For more detailed imaging, two main technologies are used. Fluorescein angiography involves injecting a dye into a vein in your arm and photographing the retina as the dye travels through its blood vessels. It provides a wide view and can reveal leaking vessels and areas of poor blood flow, but it’s invasive and the dye occasionally causes side effects ranging from nausea to allergic reactions. Optical coherence tomography angiography (OCT-A) is a newer, noninvasive alternative that captures detailed images of retinal blood vessels without any dye injection. It can detect changes in vessel shape, measure the size of the central avascular zone (a key area near the macula), and identify blood flow abnormalities even before clinical symptoms appear. Its main limitations are a narrower field of view and an inability to show vascular leakage directly.
Treatment Across Stages
In the mild and moderate NPDR stages, treatment focuses on managing the underlying diabetes. Tighter blood sugar control, blood pressure management, and cholesterol reduction can slow progression and, in some cases, allow mild changes to improve on their own. Your eye doctor will typically monitor you with regular exams, adjusting the frequency based on how stable your findings are.
Severe NPDR and PDR require more direct intervention. The two primary approaches are laser treatment (panretinal photocoagulation, or PRP) and injections that block the growth signal driving abnormal blood vessel formation. PRP uses laser burns across the peripheral retina to reduce the oxygen demand that triggers new vessel growth. It’s been the standard treatment for decades and remains the recommended first-line therapy for high-risk PDR by both the American Academy of Ophthalmology and the Royal College of Ophthalmologists.
Injection therapy has gained ground, particularly when macular edema is also present. A 2024 analysis found that injections produced slightly better visual acuity results than laser at 3 and 12 months, though by 24 months outcomes were similar between the two.
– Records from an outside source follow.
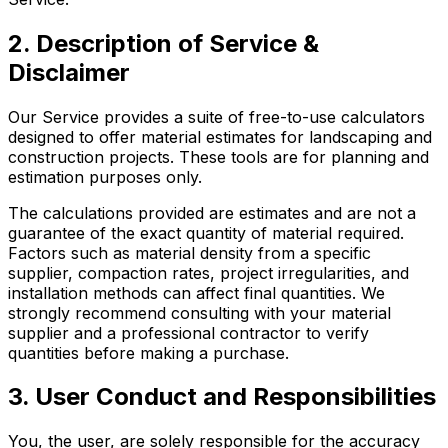
2. Description of Service &
Disclaimer
Our Service provides a suite of free-to-use calculators
designed to offer material estimates for landscaping and
construction projects. These tools are for planning and
estimation purposes only.
The calculations provided are estimates and are not a
guarantee of the exact quantity of material required.
Factors such as material density from a specific
supplier, compaction rates, project irregularities, and
installation methods can affect final quantities. We
strongly recommend consulting with your material
supplier and a professional contractor to verify
quantities before making a purchase.
3. User Conduct and Responsibilities
You, the user, are solely responsible for the accuracy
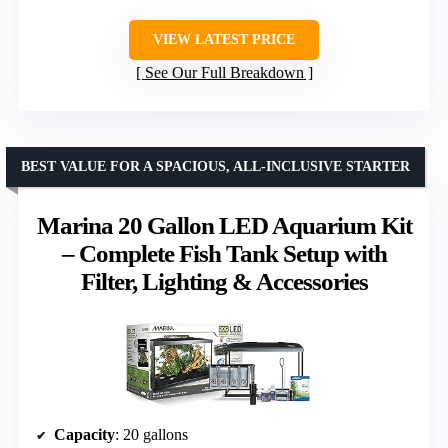
VIEW LATEST PRICE
See Our Full Breakdown
BEST VALUE FOR A SPACIOUS, ALL-INCLUSIVE STARTER
Marina 20 Gallon LED Aquarium Kit
– Complete Fish Tank Setup with
Filter, Lighting & Accessories
Capacity
: 20 gallons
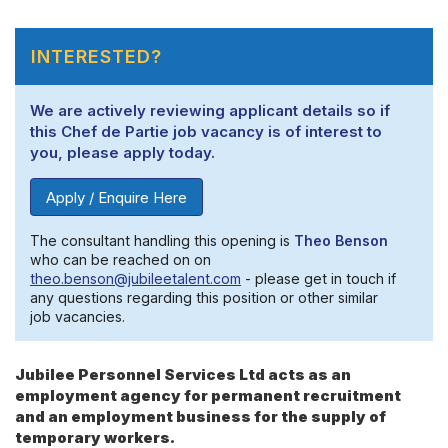
INTERESTED?
We are actively reviewing applicant details so if
this Chef de Partie job vacancy is of interest to
you, please apply today.
Apply / Enquire Here
The consultant handling this opening is
Theo Benson
who can be reached on on
theo.benson@jubileetalent.com
- please get in touch if
any questions regarding this position or other similar
job vacancies.
Jubilee Personnel Services Ltd acts as an
employment agency for permanent recruitment
and an employment business for the supply of
temporary workers.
The practical difference in vision was small enough that it didn’t cross the threshold considered clinically meaningful. Injections did, however, result in fewer patients needing surgical removal of blood from the eye, and they were less likely to trigger new or worsening macular edema, a known side effect of laser treatment. Many retina specialists now use a combination of both approaches, tailoring the plan to the patient’s specific situation and ability to attend frequent follow-up visits.
For complications like vitreous hemorrhage that doesn’t clear on its own or tractional retinal detachment, surgical intervention to remove the vitreous gel and repair the retina becomes necessary. Serious complications such as glaucoma from abnormal vessel growth on the iris remain rare with either treatment approach, but they underscore why catching the disease before it reaches the proliferative stage makes such a difference.